Context
In an interactive prototyping development on the notebook connected to a cluster, I would like to define a class that is both available in the client __main__ session and interactively update on the cluster engine nodes to be able to move instances of that class around by passing such instances a argument to a LoadBalanced view. The following demonstrates the typical user session:
First setup the parallel clustering environment:
>>> from IPython.parallel import Client
>>> rc = Client()
>>> lview = rc.load_balanced_view()
>>> rc[:]
<DirectView [0, 1, 2]>
In a notebook cell let's define the code snippet of the component we are interactively editing:
>>> class MyClass(object):
... def __init__(self, parameter):
... self.parameter = parameter
...
... def update_something(self, some_data):
... # do something smart here with some_data & internal state
...
... def compute_something(self, other_data):
... # do something smart here with other data & internal state
... return something
...
In the next cell, let's create a script that builds instances of this class and then use the load balanced view of the cluster environment to evaluate our component on a wide range of input parameters:
>>> def process(obj, some_data, other_data):
... obj.update_something(some_data)
... return obj.compute_something(other_data)
...
>>> tasks = []
>>> some_instances = [MyClass(i) for i in range(10)]
>>> for obj in some_instances:
... for some_data in data_source_1:
... for other_data in data_source_2:
... ar = lview.apply_async(process, obj, some_data, other_data)
... tasks.append(ar)
...
>>> # wait for computation to end
>>> results = [ar.get() for ar in tasks]
Problem
That will obviously not work as the engines of the load balanced view will be unable to unpickle the instances passed as first argument to the process function.

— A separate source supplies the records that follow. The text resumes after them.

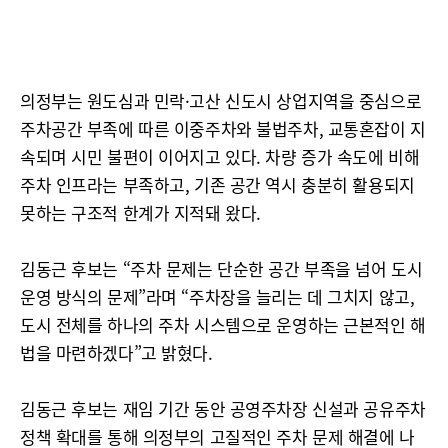
의정부는 원도심과 민락·고산 신도시 상업지역을 중심으로
주차공간 부족에 따른 이중주차와 불법주차, 교통혼잡이 지
속되며 시민 불편이 이어지고 있다. 차량 증가 속도에 비해
주차 인프라는 부족하고, 기존 공간 역시 충분히 활용되지
못하는 구조적 한계가 지적돼 왔다.
김동근 후보는 “주차 문제는 단순한 공간 부족을 넘어 도시
운영 방식의 문제”라며 “주차장을 늘리는 데 그치지 않고,
도시 전체를 하나의 주차 시스템으로 운영하는 근본적인 해
법을 마련하겠다”고 밝혔다.
김동근 후보는 재임 기간 동안 공영주차장 신설과 공유주차
정책 확대를 통해 의정부의 고질적인 주차 문제 해결에 나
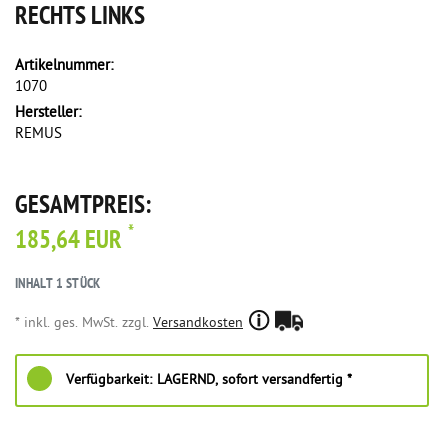
RECHTS LINKS
Artikelnummer:
1070
Hersteller:
REMUS
GESAMTPREIS:
*
185,64 EUR
INHALT
1
STÜCK
* inkl. ges. MwSt. zzgl.
Versandkosten
Verfügbarkeit:
LAGERND, sofort versandfertig *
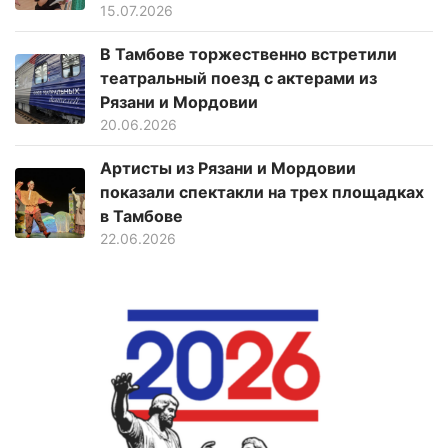
15.07.2026
В Тамбове торжественно встретили
театральный поезд с актерами из
Рязани и Мордовии
20.06.2026
Артисты из Рязани и Мордовии
показали спектакли на трех площадках
в Тамбове
22.06.2026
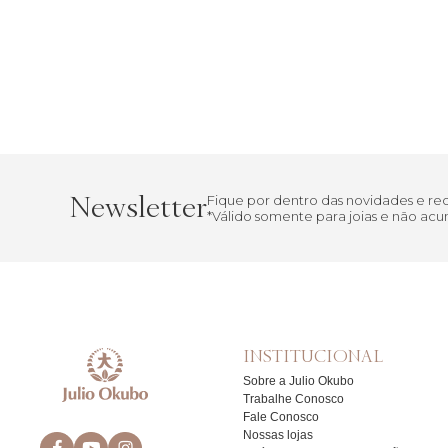
Newsletter
Fique por dentro das novidades e r
*Válido somente para joias e não a
INSTITUCIONAL
Sobre a Julio Okubo
Trabalhe Conosco
Fale Conosco
Nossas lojas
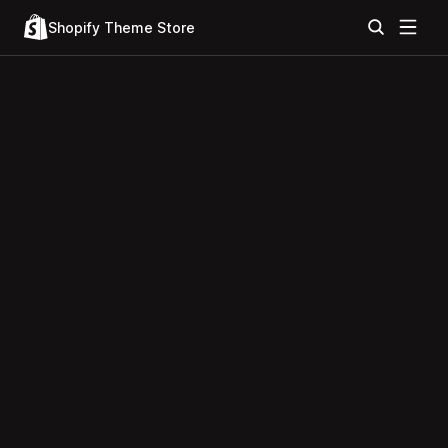
Shopify Theme Store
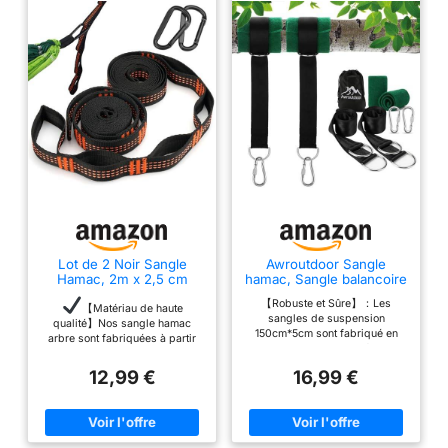
Lot de 2 Noir Sangle
Awroutdoor Sangle
Hamac, 2m x 2,5 cm
hamac, Sangle balancoire
Suspendu Fixation en
Arbre, Fixation de
【Robuste et Sûre】：Les
Polyester
Balançoire pour Hamac
【Matériau de haute
sangles de suspension
pour Arbres 2 x 150 cm
qualité】Nos sangle hamac
150cm*5cm sont fabriqué en
avec D-Ring - Deux
arbre sont fabriquées à partir
nylon de meilleur qualité, assez
Crochets Mousquetons -
de fibres de polyester de
larges et résistantes pour une
Charge Max 500KG
première qualité,
12,99 €
16,99 €
charge maximale de 500 kg.
méticuleusement conçues avec
【Facile à installer】：Vous
une technique de renforcement
pouvez la balançoire dans une
à triple couture qui garantit que
installation minute et sans
chaque sangle peut supporter
difficultés et aucun outil requis.
un poids impressionnant allant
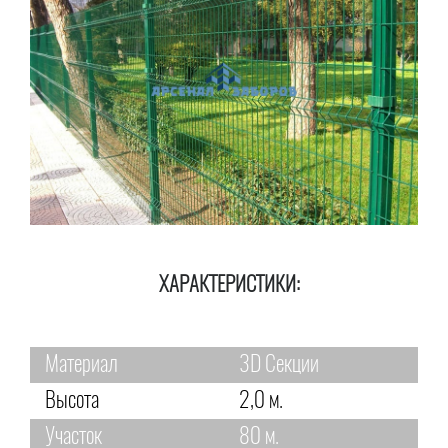
ХАРАКТЕРИСТИКИ:
Материал
3D Секции
Высота
2,0 м.
Участок
80 м.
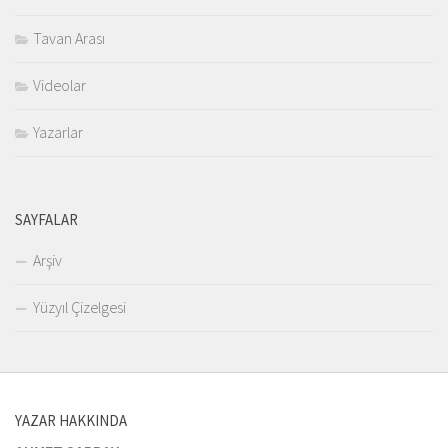
Tavan Arası
Videolar
Yazarlar
SAYFALAR
Arşiv
Yüzyıl Çizelgesi
YAZAR HAKKINDA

The process function definition itself is passed successfully as I assume that apply_async does bytecode instrospection to pickle it (by accessing the .code attribute of the function) and then just does a simple pickle for the remaining arguments.

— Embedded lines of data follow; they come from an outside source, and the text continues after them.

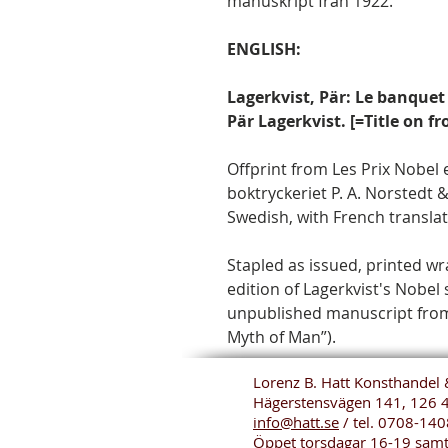
manuskript från 1922.
ENGLISH:
Lagerkvist, Pär: Le banquet
Pär Lagerkvist. [=Title on f
Offprint from Les Prix Nobel 
boktryckeriet P. A. Norstedt &
Swedish, with French translat
Stapled as issued, printed wra
edition of Lagerkvist's Nobel
unpublished manuscript fro
Myth of Man”).
Lorenz B. Hatt Konsthandel 
Hägerstensvägen 141, 126 
info@hatt.se
/ tel.
0708-140
Öppet torsdagar 16-19 sam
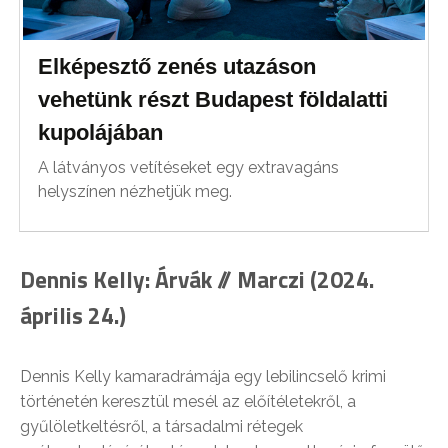
Elképesztő zenés utazáson
vehetünk részt Budapest földalatti
kupolájában
A látványos vetítéseket egy extravagáns
helyszínen nézhetjük meg.
Dennis Kelly: Árvák // Marczi (2024.
április 24.)
Dennis Kelly kamaradrámája egy lebilincselő krimi
történetén keresztül mesél az előítéletekről, a
gyűlöletkeltésről, a társadalmi rétegek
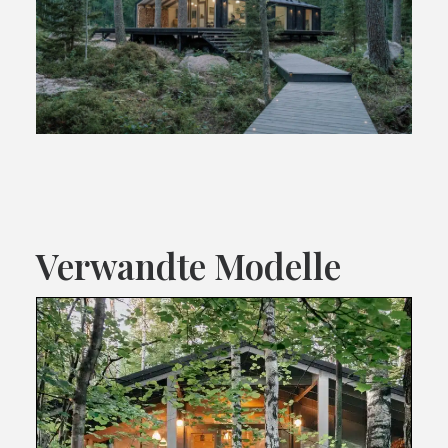
Verwandte Modelle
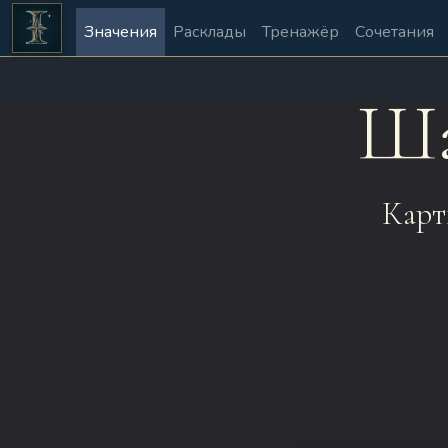
Значения
Расклады
Тренажёр
Сочетания
Ша
Карт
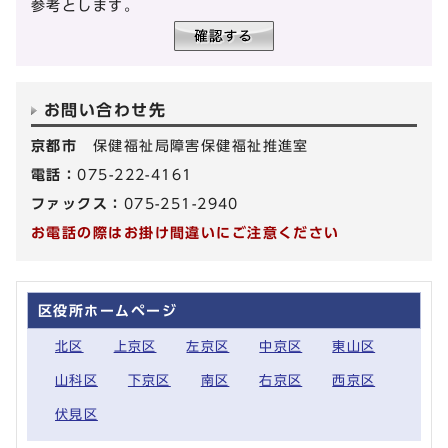
参考とします。
お問い合わせ先
京都市
保健福祉局障害保健福祉推進室
電話：
075-222-4161
ファックス：
075-251-2940
お電話の際はお掛け間違いにご注意ください
区役所ホームページ
北区
上京区
左京区
中京区
東山区
山科区
下京区
南区
右京区
西京区
伏見区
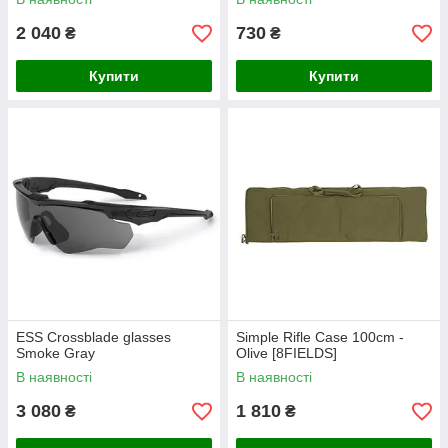
2 040
730
₴
₴
Купити
Купити
ESS Crossblade glasses
Simple Rifle Case 100cm -
Smoke Gray
Olive [8FIELDS]
В наявності
В наявності
3 080
1 810
₴
₴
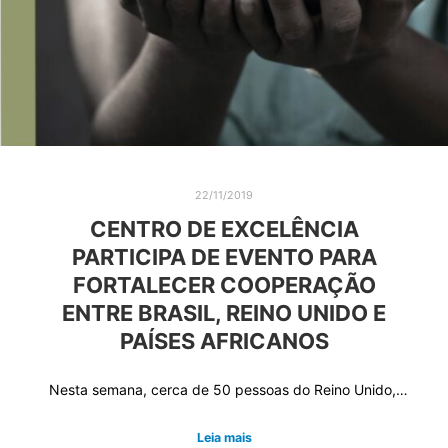
22/11/2019
CENTRO DE EXCELÊNCIA
PARTICIPA DE EVENTO PARA
FORTALECER COOPERAÇÃO
ENTRE BRASIL, REINO UNIDO E
PAÍSES AFRICANOS
Nesta semana, cerca de 50 pessoas do Reino Unido,…
Leia mais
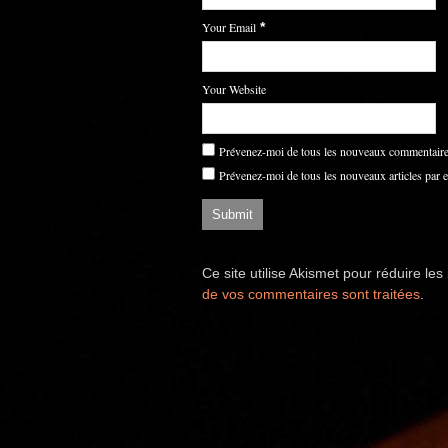
Your Email
*
Your Website
Prévenez-moi de tous les nouveaux commentaires
Prévenez-moi de tous les nouveaux articles par e
Ce site utilise Akismet pour réduire les
de vos commentaires sont traitées
.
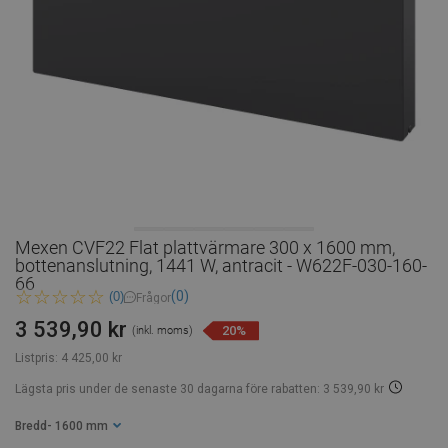
Mexen CVF22 Flat plattvärmare 300 x 1600 mm,
bottenanslutning, 1441 W, antracit - W622F-030-160-
66
(0)
(0)
Frågor
3 539,90 kr
20%
(inkl. moms)
Listpris:
4 425,00 kr
Lägsta pris under de senaste 30 dagarna
före rabatten: 3 539,90 kr
Bredd
- 1600 mm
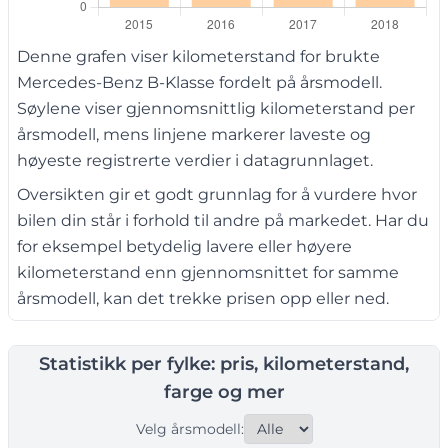
Denne grafen viser kilometerstand for brukte
Mercedes-Benz B-Klasse fordelt på årsmodell.
Søylene viser gjennomsnittlig kilometerstand per
årsmodell, mens linjene markerer laveste og
høyeste registrerte verdier i datagrunnlaget.
Oversikten gir et godt grunnlag for å vurdere hvor
bilen din står i forhold til andre på markedet. Har du
for eksempel betydelig lavere eller høyere
kilometerstand enn gjennomsnittet for samme
årsmodell, kan det trekke prisen opp eller ned.
Statistikk per fylke: pris, kilometerstand,
farge og mer
Velg årsmodell:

Possible solutions (that don't work for me)
One alternative solution would be to use the %%px cell magic on the cell holding the definition of the class MyClass. However that would prevent me to build the class instances in the client script that also do the scheduling. I would need to copy and paste the cell content in an other cell without the %%px magic (or execute the cell twice once with magic and another time without the magic) but this is tedious when I am still editing the methods of the class in an iterative development & evaluation setting.

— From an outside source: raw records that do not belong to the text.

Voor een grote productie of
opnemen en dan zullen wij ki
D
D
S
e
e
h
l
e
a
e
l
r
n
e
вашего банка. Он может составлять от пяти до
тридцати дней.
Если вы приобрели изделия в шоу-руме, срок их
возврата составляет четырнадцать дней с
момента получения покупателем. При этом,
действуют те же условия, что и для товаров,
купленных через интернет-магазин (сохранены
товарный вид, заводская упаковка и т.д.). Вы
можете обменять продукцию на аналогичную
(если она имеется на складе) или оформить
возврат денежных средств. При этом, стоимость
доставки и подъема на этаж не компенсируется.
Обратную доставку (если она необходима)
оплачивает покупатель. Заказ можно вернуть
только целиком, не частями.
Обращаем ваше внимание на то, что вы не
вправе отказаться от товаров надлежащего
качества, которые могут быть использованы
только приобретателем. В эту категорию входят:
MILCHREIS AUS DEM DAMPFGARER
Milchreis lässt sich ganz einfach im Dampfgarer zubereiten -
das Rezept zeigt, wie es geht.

An alternative solution would be to embed the class definition inside the process function but I find this not practical as I would like to reuse that class definition in other functions later in my notebook.
Alternatively I could just stop using a class and only work with functions that can be shipped over to the engines by passing then as first argument to the apply_async. However I don't like that either as I would like to prototype my code in an object oriented way for later extraction from the notebook and including the resulting class in an object oriented library. The notebook session serving as a collaborative prototyping tool using for exchanging ideas between developers using the http://nbviewer.ipython.org publisher.
The final alternative would be to write my class in a python module on a file on the filesystem and ship that file to the engines PYTHONPATH using NFS for instance. That works but prevent me to work only in the notebook environment which defeats the whole purpose of interactive prototyping in the notebook.
So basically, is there a way to define a class interactively and then ship its definition around to the engines?
It should be possible to pickle a class definition using the inspect.getsource in the client then send the source to the engines and use the eval builtin but unfortunately source inspection does not work for classes defined inside the DummyMod built-in module:
TypeError: <IPython.core.interactiveshell.DummyMod object at 0x10c2c4e50> is a built-in class
Is there a way to inspect the bytecode of a class definition instead?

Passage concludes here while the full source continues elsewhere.